Inside the Tech by SoftServe

9 min readJun 10, 2021

What is MLOps? Is it here to stay or just another trend to fade away? How has it changed the way ML projects are done?

SoftServe launched MLOps practice about two years ago as a reasonable response to the very same challenges, Data Scientists have been experiencing over and over while implementing different projects.

So far so good. So, in this article Volodymyr Solskyy, leader of MLOps practice, demonstrates why this new Ops is so to the point.

To start with, let’s take a look at the recent role of Machine Learning

Growing complexity of modern-day tasks has been exposing limitations of traditional Software Engineering for quite a while now, forcing us to search for new approaches. Machine Learning has already proven to be one of the best candidates for the job so far, with its ability to scale to the complexity without requiring extensive domain experience from ML engineers. This leads to some people naming ML as new Software Engineering or Software 2.0.

Sounds promising, yet it’s too early to state that we’ve got a silver bullet. Why?

To answer this question, we need to look holistically at the whole process of applying ML to meet particular objective or to address a problem.

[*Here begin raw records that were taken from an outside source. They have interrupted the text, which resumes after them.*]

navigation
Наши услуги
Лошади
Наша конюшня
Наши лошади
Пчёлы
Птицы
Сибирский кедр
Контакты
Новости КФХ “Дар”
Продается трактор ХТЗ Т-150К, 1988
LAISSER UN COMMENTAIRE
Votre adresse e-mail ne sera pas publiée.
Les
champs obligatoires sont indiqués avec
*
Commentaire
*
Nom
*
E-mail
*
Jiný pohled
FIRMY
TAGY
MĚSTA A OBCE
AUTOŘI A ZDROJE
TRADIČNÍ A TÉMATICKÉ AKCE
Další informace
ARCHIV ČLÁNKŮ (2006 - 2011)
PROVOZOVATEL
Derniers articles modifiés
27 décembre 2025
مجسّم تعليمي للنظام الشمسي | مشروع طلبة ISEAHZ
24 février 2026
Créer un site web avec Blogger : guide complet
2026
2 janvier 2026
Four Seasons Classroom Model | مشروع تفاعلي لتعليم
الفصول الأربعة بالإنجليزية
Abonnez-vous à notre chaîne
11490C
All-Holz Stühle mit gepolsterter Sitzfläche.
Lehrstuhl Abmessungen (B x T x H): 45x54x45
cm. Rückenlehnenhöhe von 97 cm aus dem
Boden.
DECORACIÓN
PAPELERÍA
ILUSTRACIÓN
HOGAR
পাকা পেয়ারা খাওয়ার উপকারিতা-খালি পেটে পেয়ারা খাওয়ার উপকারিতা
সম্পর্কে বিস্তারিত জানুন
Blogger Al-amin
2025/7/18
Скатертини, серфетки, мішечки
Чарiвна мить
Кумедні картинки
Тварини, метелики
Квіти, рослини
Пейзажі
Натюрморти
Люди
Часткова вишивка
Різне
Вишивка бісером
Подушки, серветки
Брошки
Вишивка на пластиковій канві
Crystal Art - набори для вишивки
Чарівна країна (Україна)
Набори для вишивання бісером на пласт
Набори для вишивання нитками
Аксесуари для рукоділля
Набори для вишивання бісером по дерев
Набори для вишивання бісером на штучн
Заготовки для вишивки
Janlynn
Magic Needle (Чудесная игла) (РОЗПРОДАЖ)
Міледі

There is misperception that Machine Learning is all about model training and tuning. Well, not really, in fact it’s just a small piece of a larger puzzle. To deliver value from Machine Learning multiple steps must be taken, generally grouped in two phases:

Model development — starts with data ingestion, then data analysis, feature crafting and model creation.
Model serving — is needed to make your model useful. It involves ingesting new, previously unseen data that needs to be validated against your existing model pipelines.

While we managed to harness the first phase, the second one remains a major challenge.

According to Gartner survey, in 2018 only 47% of all AI/ML projects made it fully to production. In 2020, this figure grew by 8%. Pretty slow progress, right? The root of the problem lies in difficulties with integrating ML model into real environment.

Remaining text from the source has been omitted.